28 maggio 2017

BIKINI

Bikini - dal nome dell'atollo delle isole Marshall, nel Pacifico, dove gli Stati Uniti avevano attuato nel giugno del 1946 i loro esperimenti nucleari. Termine appartenente al linguaggio internazionale della moda.

Costume da bagno femminile formato da due pezzi separati: una scavatissima culotte (mutandina) e da un esiguo reggiseno. Di solito viene confezionato con stoffe elasticizzate che sottolineano le forme del corpo. Le varianti (sgambato, scollato o castigato) sono infinite. Il reggiseno può essere a fascia, a triangolo, a corsetto, drappeggiato, ecc. Le mutandine, a coda di rondine, a calzoncini, e dagli anni '70 il bikini ha versioni molto scosciate quali lo sting bikini e il tanga. Declinato in ogni possibile variante è palestra di incessante ricerca: tankini, pubikini, trikini, bandini, camikini, chainkini, burkini.

Il termine due pezzi è talvolta considerato più appropriato.

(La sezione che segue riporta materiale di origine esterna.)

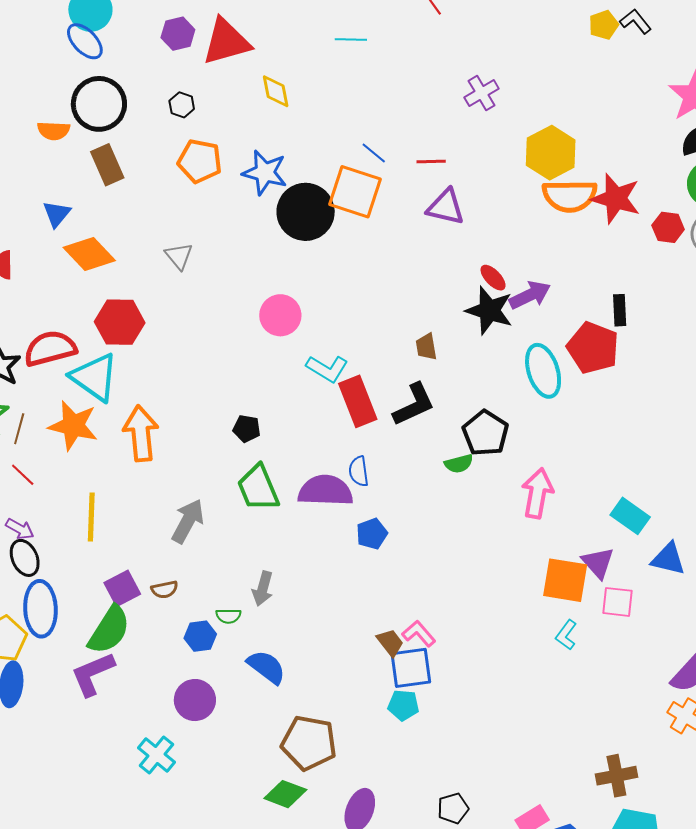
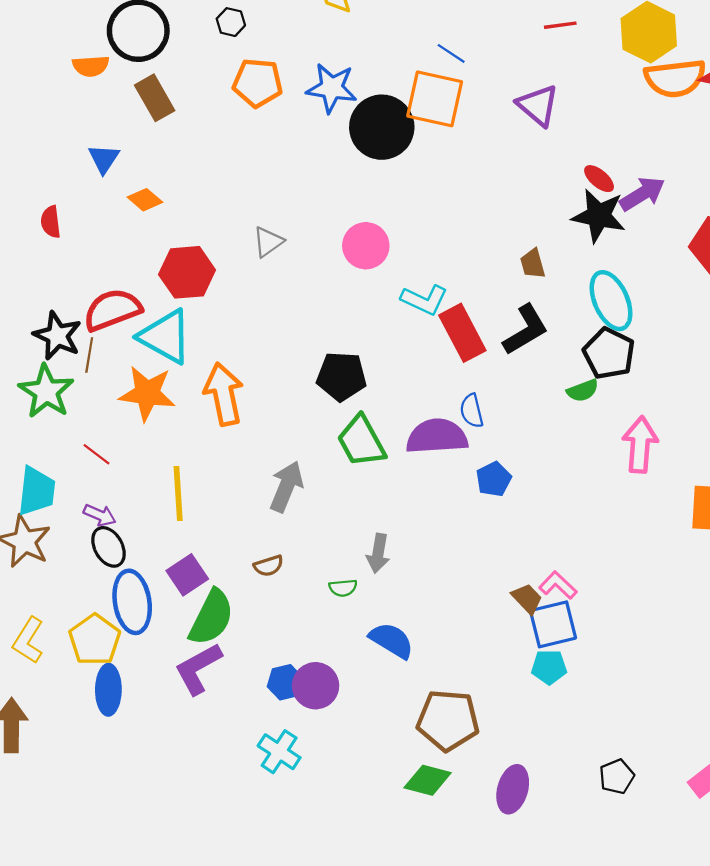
red line: (431, 161) -> (560, 25), moved
purple triangle: (446, 207) -> (538, 105), turned 33
orange diamond: (89, 254) -> (145, 200), size x0.6
gray triangle: (179, 256) -> (268, 242), moved, turned 40
cyan ellipse: (543, 371) -> (611, 301), moved
brown line: (19, 429) -> (89, 355), moved
black pentagon: (247, 429) -> (341, 376), size x1.6
pink arrow: (537, 493) -> (640, 445), moved
purple square: (122, 588) -> (187, 575), moved
blue hexagon: (200, 636) -> (285, 682), moved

STORIA - Creato nella primavera del 1946 dallo stilista di grido Jacques Hein, che lo chiama Atome, sperando che risulti esplosivo come la bomba H che gli americani avevano fatto esplodere. Ma il 5 luglio dello stesso anno, appena sei giorno dopo il primo esperimento nucleare in quell'atollo, sarà un pressoché sconosciuto svizzero stilista-ingegnere (di carrozzerie d'auto) Louis Réard a battezzare il suo audace due pezzi Bikini. In realtà Réard si limitò a "perfezionare" un invenzione che era già in commercio da qualche settimana: un costume a due pezzi creato appunto dallo stilista Hein e pubblicizzato "il costume da bagno più piccolo del mondo", e per questo chiamato Atomo. A Réard non fu facile trovare una modella che avesse il coraggio di sfilare (alla piscina Molitor) con un costume tanto scostumato, e difatti dovette ricorrere a una spogliarellista del "Casinò de Paris", Micheline Bernardini. Ci vollero alcuni anni perché il bikini fosse ritenuto accettabile per il pubblico pudore: basti pensare che cinque anni dopo la sua nascita nel '51 il due pezzi era ancora proibito al concorso di Miss Mondo. «In Italia e Spagna infatti la morale “bacchettona” del tempo, attentamente sorvegliata da un certo radicato clericalismo, preferirà concedere spazio ai revival, accettando perfino il ritorno della combinazione a mille righe, dimostrando con ciò la veridicità di quella regola della fisica per cui ogni azione genera sempre una reazione “uguale e contraria”. Anche negli emancipatissimi ma altrettanto puritani Stati Uniti, il bikini accettato e portato esclusivamente in privato viene ammesso su spiagge e piscine pubbliche solo agli inizi degli anni Sessanta.» [1]. I primi modelli in commercio coprono pudicamente l'ombelico, altro baluardo destinato presto a cadere. Spesso eseguiti all'uncinetto, conservarono, pur nell'inedita rivelazione del nudo, toni e decori naifs, chiaramente dedicati alle giovanissime.


Villa del Casale - Piazza Armerina, Sicilia [2]
mosaico civiltà romana, IV secolo


Il bikini in realtà è una riscoperta avendo una storia molto lontana. Era comparso anche molto prima, durante il periodo imperiale romano (I - II sec. d.C.), e non serviva per nuotare, perché all'epoca si nuotava nudi. Né serviva per prendere il sole in spiaggia, pratica diventata abituale parecchi secoli dopo. Il bikini era utilizzato soprattutto per l'atletica, la danza e nelle scuole di ginnastica. I primi due pezzi della storia sono raffigurati nelle pitture minoiche ed anche indosso alle atlete ed alle ginnaste dei mosaici romani di Piazza Armerina, del IV sec. d.C.  Addirittura, sugli affreschi di un'abitazione di Pompei sono raffigurate fanciulle danzanti, che allietavano l'imperatore Tiberio in vacanza a Capri, indossando una specie di perizoma: il tanga dei nostri giorni (nel I sec. d.C.).


[1] Doretta Davanzo Poli, Costumi da bagno, ed. Zanfi, 1995, p. 77.
[2] La fascia di stoffa che copre i seni è chiamata Strophium; il perizoma (parte inferiore) è in lino.